## INPUT DATA
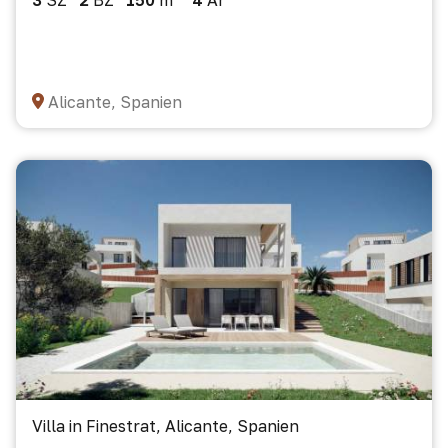
3
SZ
2
BZ
150
m²
4
Ar
Alicante, Spanien
Villa in Finestrat, Alicante, Spanien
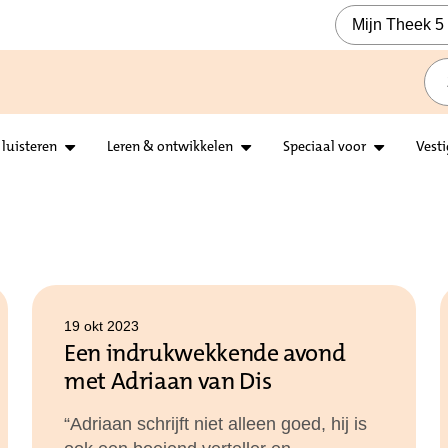
Mijn Theek 5
 luisteren
Leren & ontwikkelen
Speciaal voor
Vest
19 okt 2023
Een indrukwekkende avond
met Adriaan van Dis
“Adriaan schrijft niet alleen goed, hij is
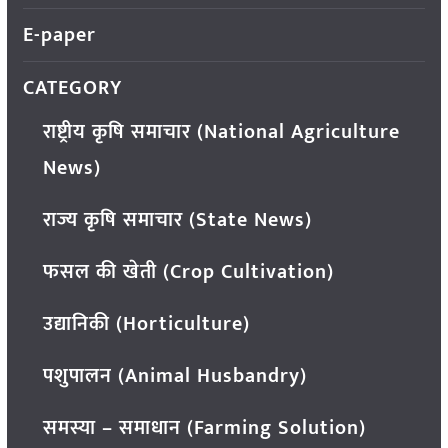
E-paper
CATEGORY
राष्ट्रीय कृषि समाचार (National Agriculture
News)
राज्य कृषि समाचार (State News)
फसल की खेती (Crop Cultivation)
उद्यानिकी (Horticulture)
पशुपालन (Animal Husbandry)
समस्या – समाधान (Farming Solution)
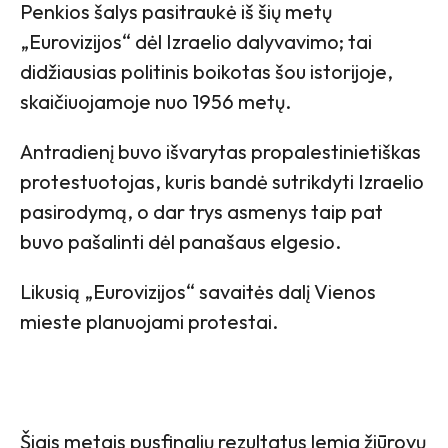
Penkios šalys pasitraukė iš šių metų
„Eurovizijos“ dėl Izraelio dalyvavimo; tai
didžiausias politinis boikotas šou istorijoje,
skaičiuojamoje nuo 1956 metų.
Antradienį buvo išvarytas propalestinietiškas
protestuotojas, kuris bandė sutrikdyti Izraelio
pasirodymą, o dar trys asmenys taip pat
buvo pašalinti dėl panašaus elgesio.
Likusią „Eurovizijos“ savaitės dalį Vienos
mieste planuojami protestai.
Šiais metais pusfinalių rezultatus lemia žiūrovų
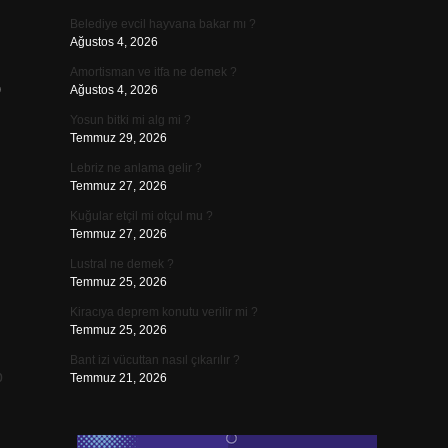
Belediye evcil hayvana bakar mı ?
Ağustos 4, 2026
Amortisman ve itfa ne demek ?
)
Ağustos 4, 2026
Yosun bitki mi alg mi ?
Temmuz 29, 2026
Lebriz ne anlama gelir ?
Temmuz 27, 2026
Kuğular etçil mi otçul mu ?
Temmuz 27, 2026
Lustral ne demek ?
Temmuz 25, 2026
Kiracıya deprem konutu verilir mi ?
Temmuz 25, 2026
Bant izi vücuttan nasıl çıkarılır ?
p
Temmuz 21, 2026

## ACTIVITY
If a record contains a picture, leave the picture out and retype everything else exactly.

## OUTPUT FOR THIS EXERCISE
3
SZ
2
BZ
150
m²
4
Ar
Alicante, Spanien
Villa in Finestrat, Alicante, Spanien
Mijn Theek 5
 luisteren
Leren & ontwikkelen
Speciaal voor
Vest
19 okt 2023
Een indrukwekkende avond
met Adriaan van Dis
“Adriaan schrijft niet alleen goed, hij is
E-paper
CATEGORY
राष्ट्रीय कृषि समाचार (National Agriculture
News)
राज्य कृषि समाचार (State News)
फसल की खेती (Crop Cultivation)
उद्यानिकी (Horticulture)
पशुपालन (Animal Husbandry)
समस्या – समाधान (Farming Solution)
Penkios šalys pasitraukė iš šių metų
„Eurovizijos“ dėl Izraelio dalyvavimo; tai
didžiausias politinis boikotas šou istorijoje,
skaičiuojamoje nuo 1956 metų.
Antradienį buvo išvarytas propalestinietiškas
protestuotojas, kuris bandė sutrikdyti Izraelio
pasirodymą, o dar trys asmenys taip pat
buvo pašalinti dėl panašaus elgesio.
Likusią „Eurovizijos“ savaitės dalį Vienos
mieste planuojami protestai.
Šiais metais pusfinalių rezultatus lemia žiūrovų
Belediye evcil hayvana bakar mı ?
Ağustos 4, 2026
Amortisman ve itfa ne demek ?
)
Ağustos 4, 2026
Yosun bitki mi alg mi ?
Temmuz 29, 2026
Lebriz ne anlama gelir ?
Temmuz 27, 2026
Kuğular etçil mi otçul mu ?
Temmuz 27, 2026
Lustral ne demek ?
Temmuz 25, 2026
Kiracıya deprem konutu verilir mi ?
Temmuz 25, 2026
Bant izi vücuttan nasıl çıkarılır ?
p
Temmuz 21, 2026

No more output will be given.